La falta de una burocracia eficiente y eficaz

Luis F. Linares López

En nuestra primera colaboración para Epicentro GT nos referimos al Estado que se necesita para alcanzar un razonable nivel de prosperidad para la población. La historia demuestra, a lo largo del siglo XX, que solamente las naciones donde el Estado tiene un papel activo en la reducción de la pobreza y la desigualdad logran prosperidad, cohesión social y gobernabilidad democrática. Desmiente la frase de Ronald Reagan, convertida en divisa del dogma neoliberal: “El gobierno no es la solución a nuestro problema. Es el problema”. El gobierno se vuelve el problema cuando lo capturan los intereses particulares o las mafias.

Un elemento fundamental del Estado al servicio del desarrollo humano es la burocracia, palabra que tiene en nuestro medio una connotación despectiva. Para muchos el burócrata es improductivo, haragán y descortés. Se olvida su correcto significado: la organización regulada por normas que establecen un orden racional para gestionar los asuntos públicos. Aspecto clave es que sea regulada por normas, que puede darle una rigidez, pero necesario para evitar la arbitrariedad.

Esa burocracia racional, eficiente y eficaz la echamos de menos ahora que el país enfrenta la pandemia, que se presenta cuando el actual gobierno no había cumplido tres meses. Su deficiente funcionamiento y baja ejecución presupuestaria tiene entre sus causas la inexperiencia de los nuevos funcionarios, agravada porque muchos llegan a barrer con los cuadros técnico que encuentran en las instituciones. Esto lleva a que al menos el primer semestre de cada período sea de aprendizaje, pero el COVID-19 llega antes y los pone entre la espada y la pared.    

Si se cumpliera la Ley de Servicio Civil, que busca crear una administración profesional, basada en el ingreso por oposición, otro gallo nos cantaría. Desde hace muchos años se habla de cambiarla.
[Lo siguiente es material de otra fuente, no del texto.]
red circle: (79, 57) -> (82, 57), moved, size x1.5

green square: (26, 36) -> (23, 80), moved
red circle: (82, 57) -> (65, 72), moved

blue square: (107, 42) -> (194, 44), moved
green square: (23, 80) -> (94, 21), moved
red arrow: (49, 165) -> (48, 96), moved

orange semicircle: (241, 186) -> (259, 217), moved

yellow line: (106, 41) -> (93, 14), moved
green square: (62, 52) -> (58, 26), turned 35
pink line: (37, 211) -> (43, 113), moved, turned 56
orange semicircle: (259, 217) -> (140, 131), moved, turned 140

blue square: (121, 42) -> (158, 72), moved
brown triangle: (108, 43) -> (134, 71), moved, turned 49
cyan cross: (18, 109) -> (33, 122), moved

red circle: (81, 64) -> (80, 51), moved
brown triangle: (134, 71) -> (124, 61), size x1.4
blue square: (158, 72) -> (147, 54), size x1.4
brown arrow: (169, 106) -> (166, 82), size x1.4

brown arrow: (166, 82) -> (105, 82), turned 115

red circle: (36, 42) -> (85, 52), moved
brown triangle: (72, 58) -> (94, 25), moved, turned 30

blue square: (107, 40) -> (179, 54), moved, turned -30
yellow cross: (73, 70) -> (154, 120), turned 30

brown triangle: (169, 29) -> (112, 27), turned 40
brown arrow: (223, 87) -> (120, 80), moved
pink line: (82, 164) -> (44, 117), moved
Un argumento socorrido es su antigüedad, porque fue emitida en 1968. No se dice esto del Código Civil, que data de 1964. 

La reforma es un pretexto para no aplicarla. Con todo y sus imperfecciones, es preferible a la forma como se gestiona el empleo público. Un estudio de la OCDE de 2016 asigna a Guatemala un punto de cinco en cuanto a la existencia de mecanismos que eviten la arbitrariedad en la contratación. En un estudio del BID de 2006, Guatemala recibe 18 sobre 100, porque prevalecen criterios clientelistas para incorporarse a la administración pública.
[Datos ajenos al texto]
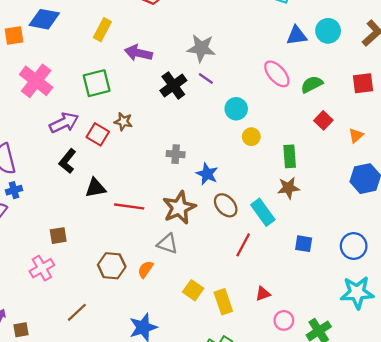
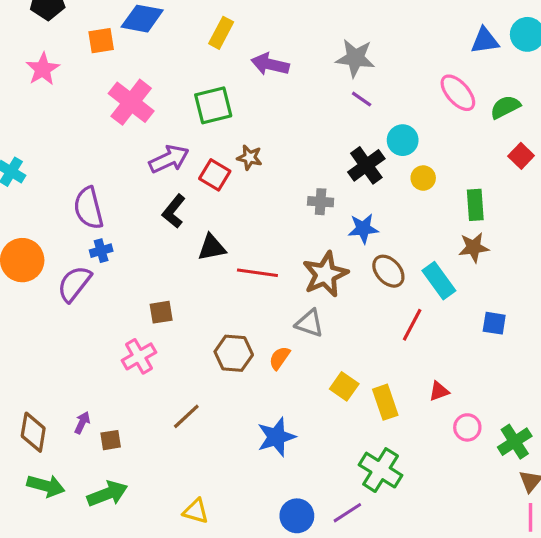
black cross: (173, 86) -> (366, 165), moved
blue star: (207, 174) -> (363, 229), turned -30

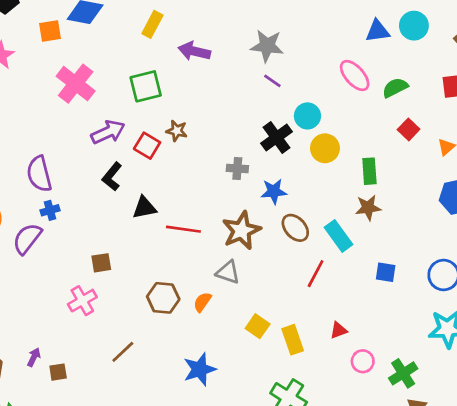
yellow circle: (423, 178) -> (325, 148), size x1.4

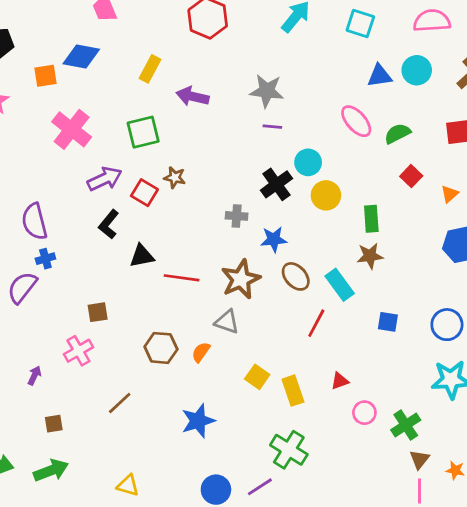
purple line: (272, 81) -> (272, 127), turned -30
purple arrow: (34, 357) -> (34, 375), moved

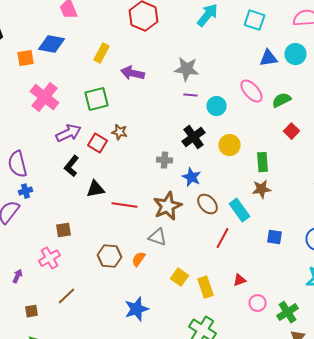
cyan circle: (308, 162) -> (216, 106), moved
blue star: (274, 239) -> (192, 177), turned 30
brown line: (120, 403) -> (66, 296), moved

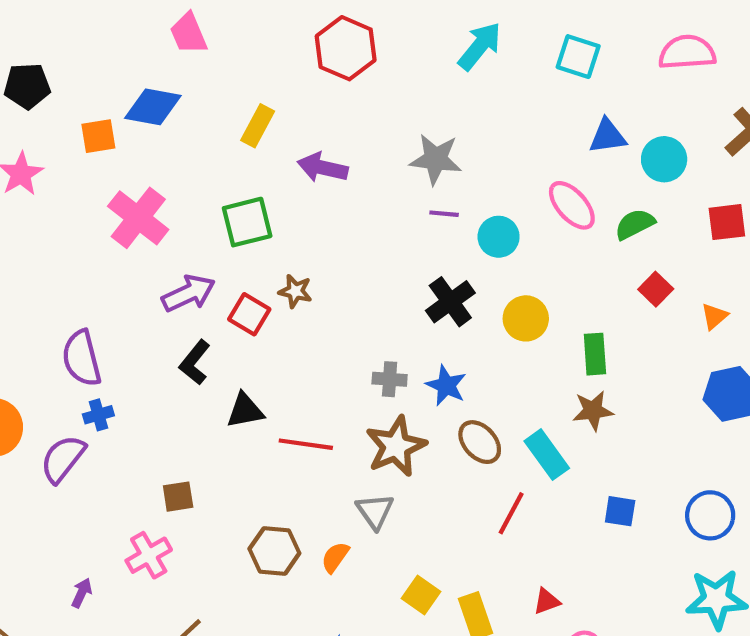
cyan circle: (296, 54) -> (664, 159), moved
gray cross: (164, 160) -> (390, 379), moved
gray triangle: (158, 237) -> (375, 511), turned 36

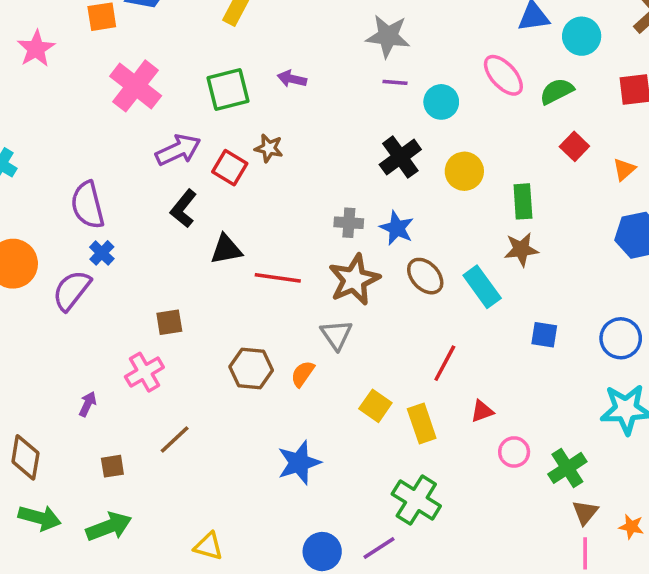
purple arrow: (323, 168) -> (292, 79), moved, size x0.7
blue cross: (98, 415) -> (102, 253), turned -30
red line: (511, 513) -> (445, 363), moved

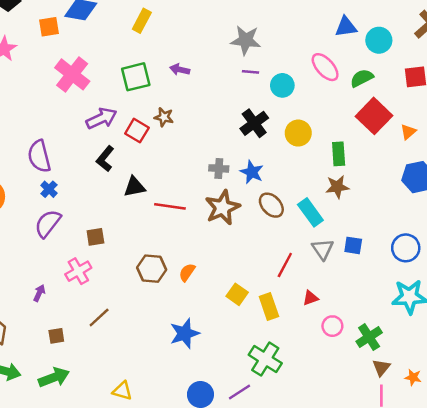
red square: (574, 146) -> (374, 116), size x1.8
purple semicircle: (72, 290) -> (48, 223), moved
gray triangle: (336, 335) -> (323, 249), moved

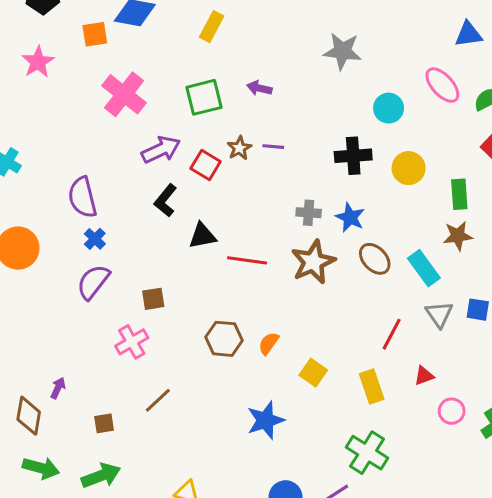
purple line: (251, 72) -> (273, 147), moved
brown star: (164, 117) -> (239, 148), turned 30
black cross: (254, 123) -> (353, 156), turned 32
purple arrow: (39, 293) -> (58, 388), moved
yellow square: (237, 294) -> (313, 373), moved

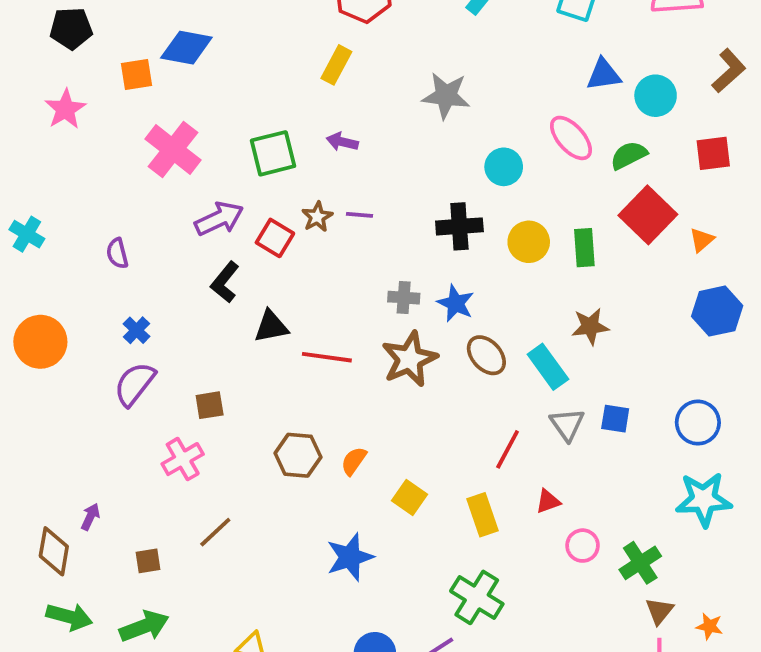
yellow rectangle: (212, 27) -> (336, 65), moved
green rectangle: (459, 194) -> (584, 248), moved
purple semicircle: (82, 197) -> (117, 253), moved, size x0.6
El otro problema es la salida del empleo. La Ley de Servicio Civil garantiza la estabilidad, al señalar que un servidor público solo puede ser despedido con causa justificada. Pero sistemáticamente, en cada cambio de gobierno y en los cambios dentro de los gobiernos, se despide a todo servidor público cuya plaza se quiere otorgar a un allegado, sea por política o por amiguismo.

Ciertamente la Constitución garantiza la indemnización por despido injustificado. Pero desde hace tiempo venimos señalando el remedio para esa plaga: que el funcionario que despide sin justa causa cargue con las consecuencias. Con fundamento en la Ley de Probidad y Responsabilidades de los Funcionarios Públicos se deduzca responsabilidad civil, por abuso de autoridad, a quien perjudique el patrimonio público al provocar que el Estado tenga que indemnizar por motivo de una decisión arbitraria.